Last year Ford declared that we should ‘unlearn’ what we believe the Blue Oval stands for and embrace its new worldwide strategy.
Three cars headed up this brave new venture: the Focus RS hot hatch, the GT supercar and this new Ford Edge. Now, the low-numbers performance cars are probably safe bets, but the Edge? Ford hasn’t had the best track record of importing large SUV from the US. Remember the Explorer? Exactly.
This time would be different, we were told. Forget the flabby, body- on-frame, petrol-only US ‘trucks’, because the Edge is a truly global model, a claim substantiated by the fact that UK cars weren’t even available with a petrol engine. In addition, suspension tuned for European roads, some new bits of trim and more technology, such as LED headlights, were designed to appeal to European buyers.
And yet the Edge failed to impress our road test team when they got their hands on it last summer. Although they found it was well-equipped and refined, they said the Edge was “within touching distance of being the best large SUV the company could realistically have made” but it was “still a hard sell”. Damning with faint praise, indeed.

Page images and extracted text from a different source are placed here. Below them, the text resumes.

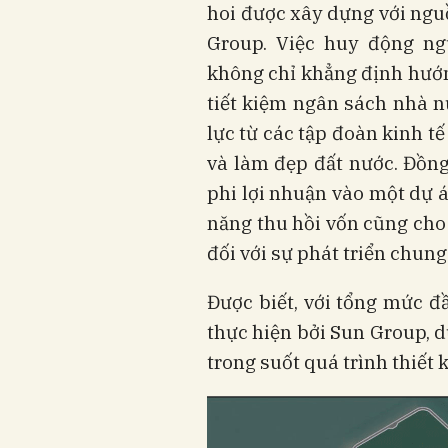
hoi được xây dựng với ngu
Group. Việc huy động n
không chỉ khẳng định hướn
tiết kiệm ngân sách nhà n
lực từ các tập đoàn kinh tế
và làm đẹp đất nước. Đồng
phi lợi nhuận vào một dự 
năng thu hồi vốn cũng cho
đối với sự phát triển chung
Được biết, với tổng mức đ
thực hiện bởi Sun Group, d
trong suốt quá trình thiết 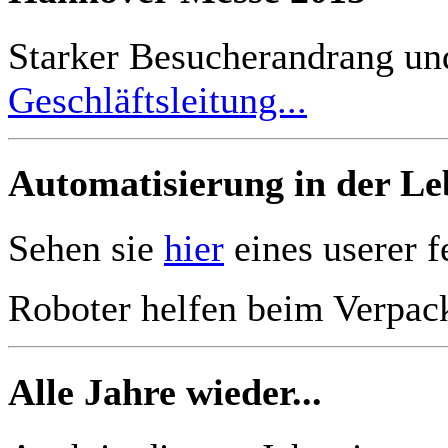
Starker Besucherandrang un
Geschläftsleitung...
Automatisierung in der Le
Sehen sie
hier
eines userer f
Roboter helfen beim Verpac
Alle Jahre wieder...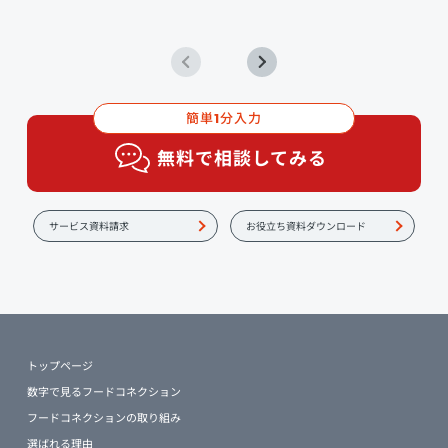
簡単
分入力
1
無料で相談してみる
サービス資料請求
お役立ち資料ダウンロード
トップページ
数字で見るフードコネクション
フードコネクションの取り組み
選ばれる理由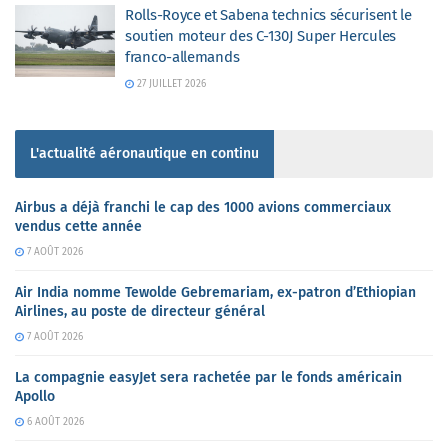
Rolls-Royce et Sabena technics sécurisent le
soutien moteur des C-130J Super Hercules
franco-allemands
27 JUILLET 2026
L'actualité aéronautique en continu
Airbus a déjà franchi le cap des 1000 avions commerciaux
vendus cette année
7 AOÛT 2026
Air India nomme Tewolde Gebremariam, ex-patron d’Ethiopian
Airlines, au poste de directeur général
7 AOÛT 2026
La compagnie easyJet sera rachetée par le fonds américain
Apollo
6 AOÛT 2026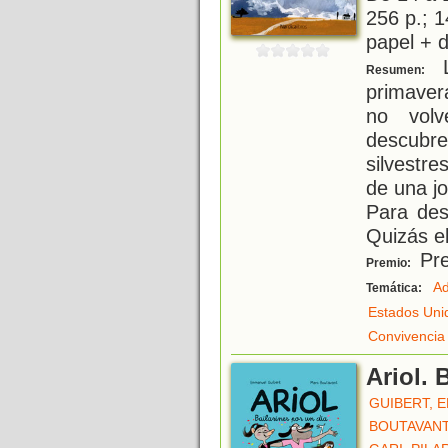
256 p.; 1
papel + d
L
Resumen:
primaver
no volv
descubr
silvestr
de una jo
Para des
Quizás el
Pre
Premio:
Ad
Temática:
Estados Uni
Convivencia
Ariol. 
GUIBERT, 
BOUTAVANT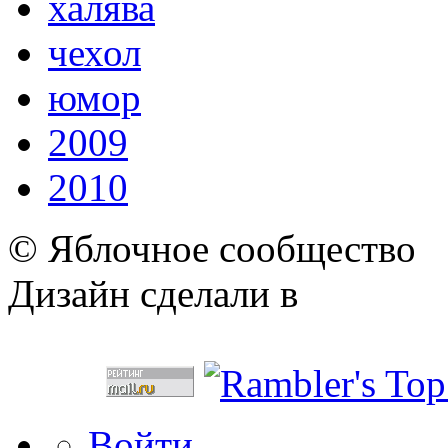
халява
чехол
юмор
2009
2010
© Яблочное сообщество
Дизайн сделали в
Войти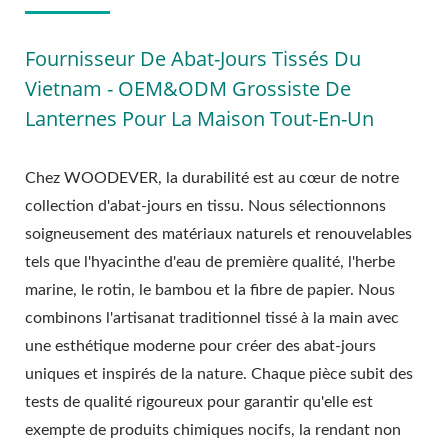
Fournisseur De Abat-Jours Tissés Du
Vietnam - OEM&ODM Grossiste De
Lanternes Pour La Maison Tout-En-Un
Chez WOODEVER, la durabilité est au cœur de notre
collection d'abat-jours en tissu. Nous sélectionnons
soigneusement des matériaux naturels et renouvelables
tels que l'hyacinthe d'eau de première qualité, l'herbe
marine, le rotin, le bambou et la fibre de papier. Nous
combinons l'artisanat traditionnel tissé à la main avec
une esthétique moderne pour créer des abat-jours
uniques et inspirés de la nature. Chaque pièce subit des
tests de qualité rigoureux pour garantir qu'elle est
exempte de produits chimiques nocifs, la rendant non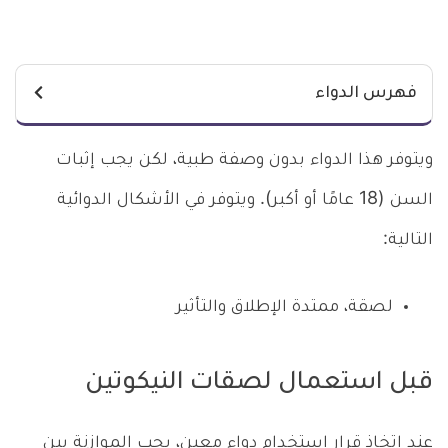
فهرس الدواء
ويتوفر هذا الدواء بدون وصفة طبية، لكن يجب إثبات
السن (18 عامًا أو أكبر). ويتوفر في الأشكال الدوائية
التالية:
لصقة، ممتدة الإطلاق والتأثير
قبل استعمال لصقات النيكوتين
عند اتخاذ قرار استخدام دواء معين، يجب الموازنة بين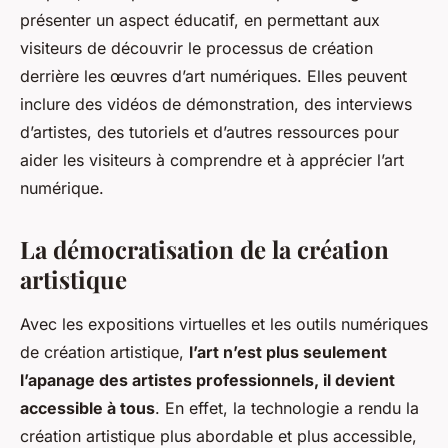
présenter un aspect éducatif, en permettant aux
visiteurs de découvrir le processus de création
derrière les œuvres d’art numériques. Elles peuvent
inclure des vidéos de démonstration, des interviews
d’artistes, des tutoriels et d’autres ressources pour
aider les visiteurs à comprendre et à apprécier l’art
numérique.
La démocratisation de la création
artistique
Avec les expositions virtuelles et les outils numériques
de création artistique,
l’art n’est plus seulement
l’apanage des artistes professionnels, il devient
accessible à tous
. En effet, la technologie a rendu la
création artistique plus abordable et plus accessible,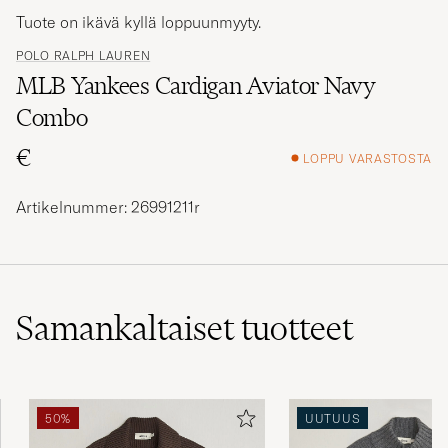
Tuote on ikävä kyllä loppuunmyyty.
POLO RALPH LAUREN
MLB Yankees Cardigan Aviator Navy
Combo
€
LOPPU VARASTOSTA
Artikelnummer: 26991211r
Samankaltaiset
tuotteet
50%
UUTUUS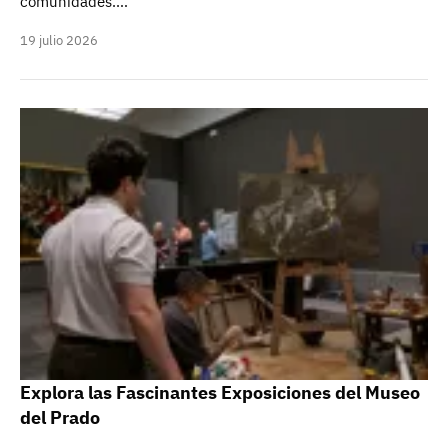
comunidades.…
19 julio 2026
Explora las Fascinantes Exposiciones del Museo
del Prado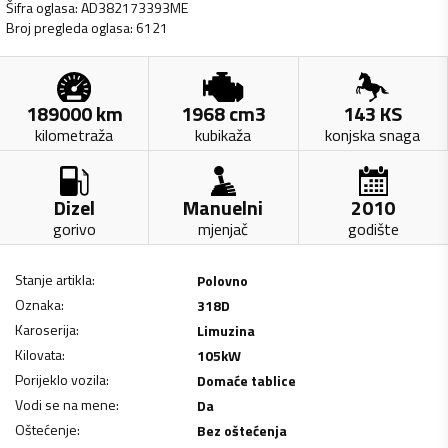
Šifra oglasa
:
AD382173393ME
Broj pregleda oglasa
:
6121
189000
km
1968
cm3
143
KS
kilometraža
kubikaža
konjska snaga
Dizel
Manuelni
2010
gorivo
mjenjač
godište
Stanje artikla
:
Polovno
Oznaka
:
318D
Karoserija
:
Limuzina
Kilovata
:
105
kW
Porijeklo vozila
:
Domaće tablice
Vodi se na mene
:
Da
Oštećenje
:
Bez oštećenja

Perhaps its qualities would grow on us. Six months on the road test fleet looked like a good way of getting properly acquainted. So we set about specifying our ideal ‘easy-to-live-with’ SUV. With the price of a 207bhp 2.0-litre diesel Edge in Titanium trim starting at a reasonable £34,495, we reckoned there was an opportunity to add some choice options.
The additional equipment on our Ford added up to almost £5k, and while we suspected we might decide some of the extras were unnecessary in the long run, Ford was confident most Edge buyers would be opting for high-specification models.